I think one of the biggest criticisms that Elive faces currently is the complaints about things being out-of-date, the kernel, the drivers, etc. I think it is a valid criticism, regardless of the reasons, it does not make the critique, or concern any less valid. So I think to help with that and keep Elive more up to date and to make your life easier @Thanatermesis so you dont have so much to maintain would be to take a look at some of the existing tools available out in the wider Linux community, and perhaps maybe rebase onto an active base. Be it the next version of Debian or perhaps an LTS of Ubuntu which has a 5 year life as opposed to Debian stables 3 years.

I think if we can weed out what you don’t have to maintain we can streamline Elive to make it easier on you @Thanatermesis and help keep it more up to date. I would really suggest that perhaps we reach out to the folks over at Bodhi as they are one of the very few distros running on a e17/moksha desktop I definitely think there is a lot of good potential there to help one another. Another recommendation would be perhaps to different installers so that is one less tool that has to be maintained. Anaconda/ Calamares, or the Ubuquity installer or even the Debian installer perhaps?

Again these are just some suggestion and overall ideas for the project to start a discussion. I love the work and the project and want to see it flourish well into the future, and I totally believe in the work @Thanatermesis has done and continues to do.


#2

On the Upside, try Elive Linux vs. any other recent Linux on a ‘Samsung NC10 Netbook’ (32bit only).
Spoiler: Debian 8 and above, Ubuntu since 14.04 and Backtrack since it is Kali are no fun.

There are a lot of systems out there, using for example legacy Graphic-Cards. It is no fun to use a old Nvidia Card, not supported by newer proprietary Nvidia-driver or free nouveau. Same with fglrx/radeon.
The benefit of ‘using old hardware fast with eyecandy’ should be not forgotten. For this reason it would be great to combine Elive and Skolelinux! Even in ‘first world schools’ the Classroom for IT is not bleeding edge.
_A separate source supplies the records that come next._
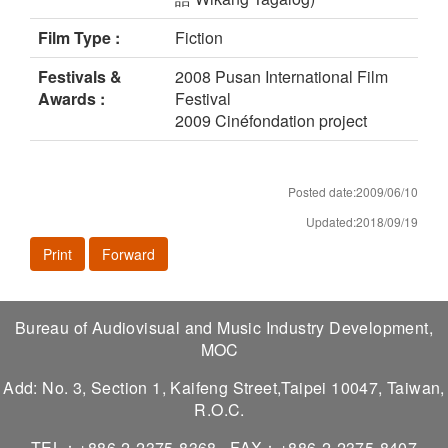
Film Type :
Fiction
Festivals &
2008 Pusan International Film
Awards :
Festival
2009 Cinéfondation project
Posted date:2009/06/10
Updated:2018/09/19
Print
Forward
Bureau of Audiovisual and Music Industry Development,
MOC
Add: No. 3, Section 1, Kaifeng Street,Taipei 10047, Taiwan,
R.O.C.
TEL：+886-2-2375-8368
FAX：+886-2-2375-8407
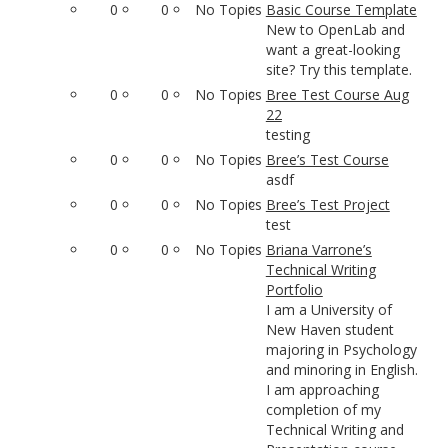
0
0
No Topics
Basic Course Template
New to OpenLab and
want a great-looking
site? Try this template.
0
0
No Topics
Bree Test Course Aug
22
testing
0
0
No Topics
Bree’s Test Course
asdf
0
0
No Topics
Bree’s Test Project
test
0
0
No Topics
Briana Varrone’s
Technical Writing
Portfolio
I am a University of
New Haven student
majoring in Psychology
and minoring in English.
I am approaching
completion of my
Technical Writing and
And coming to BYOD, we only need to provide reliable protocols and interfaces.

The only improvement I recommend to use Elive on a legacy system is: replace the old HDD with a SSD (240 GB costs below 50e in Germany, today).

Let us think how we can change the mindest from ‘outdated’ to ‘stable and reliable’.


#3

While I agree with what you are saying we also have to realize that given the timeframe for future planning that if 15 year old hardware to now is the age range for machines elive is meant for so not to long from now that will rule out 32bit machines, as we are going on 13 plus years now that 64 bit machines and processors have become the norm. Not just in the “first world schools”, by the time any revamp or rebase or new release would potentially be done we would be looking at 15 plus years of 64 bit machines being out in the wild. While 32 bit has it’s place. I think that we need to be looking ahead of the curve a bit and not just the here and now.